> [What this task involves]
Would it be possible to quote, exactly and in full, the lines from the one with "Logitech G Unveils RX-78-2 Gundam Edition" through the end of the entries below?
━━━━━ Data to use
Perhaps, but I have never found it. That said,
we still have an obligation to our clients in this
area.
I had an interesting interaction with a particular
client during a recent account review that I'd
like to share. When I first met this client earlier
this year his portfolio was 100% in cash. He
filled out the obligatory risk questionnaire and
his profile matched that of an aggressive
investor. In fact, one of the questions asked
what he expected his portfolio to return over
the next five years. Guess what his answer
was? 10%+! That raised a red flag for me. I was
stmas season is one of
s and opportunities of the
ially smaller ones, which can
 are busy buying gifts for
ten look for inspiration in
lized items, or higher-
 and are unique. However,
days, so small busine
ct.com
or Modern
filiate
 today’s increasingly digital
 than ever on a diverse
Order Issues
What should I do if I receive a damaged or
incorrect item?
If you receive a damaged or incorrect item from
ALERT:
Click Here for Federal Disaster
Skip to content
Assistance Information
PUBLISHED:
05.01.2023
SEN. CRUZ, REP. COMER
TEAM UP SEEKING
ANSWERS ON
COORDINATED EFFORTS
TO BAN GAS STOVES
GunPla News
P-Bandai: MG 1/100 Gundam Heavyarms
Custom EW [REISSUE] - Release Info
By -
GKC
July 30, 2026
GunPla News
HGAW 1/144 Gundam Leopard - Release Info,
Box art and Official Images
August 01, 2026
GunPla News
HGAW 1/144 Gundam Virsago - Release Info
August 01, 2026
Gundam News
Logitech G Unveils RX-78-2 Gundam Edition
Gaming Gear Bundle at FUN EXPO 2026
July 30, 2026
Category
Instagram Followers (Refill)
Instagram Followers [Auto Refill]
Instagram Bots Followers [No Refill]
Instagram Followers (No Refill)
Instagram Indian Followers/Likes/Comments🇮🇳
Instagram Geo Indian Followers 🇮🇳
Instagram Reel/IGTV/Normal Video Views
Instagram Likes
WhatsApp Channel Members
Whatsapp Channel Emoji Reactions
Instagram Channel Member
━━━━━━━━━━
> [Final answer]
Logitech G Unveils RX-78-2 Gundam Edition
Gaming Gear Bundle at FUN EXPO 2026
July 30, 2026
Category
Instagram Followers (Refill)
Instagram Followers [Auto Refill]
Instagram Bots Followers [No Refill]
Instagram Followers (No Refill)
Instagram Indian Followers/Likes/Comments🇮🇳
Instagram Geo Indian Followers 🇮🇳
Instagram Reel/IGTV/Normal Video Views
Instagram Likes
WhatsApp Channel Members
Whatsapp Channel Emoji Reactions
Instagram Channel Member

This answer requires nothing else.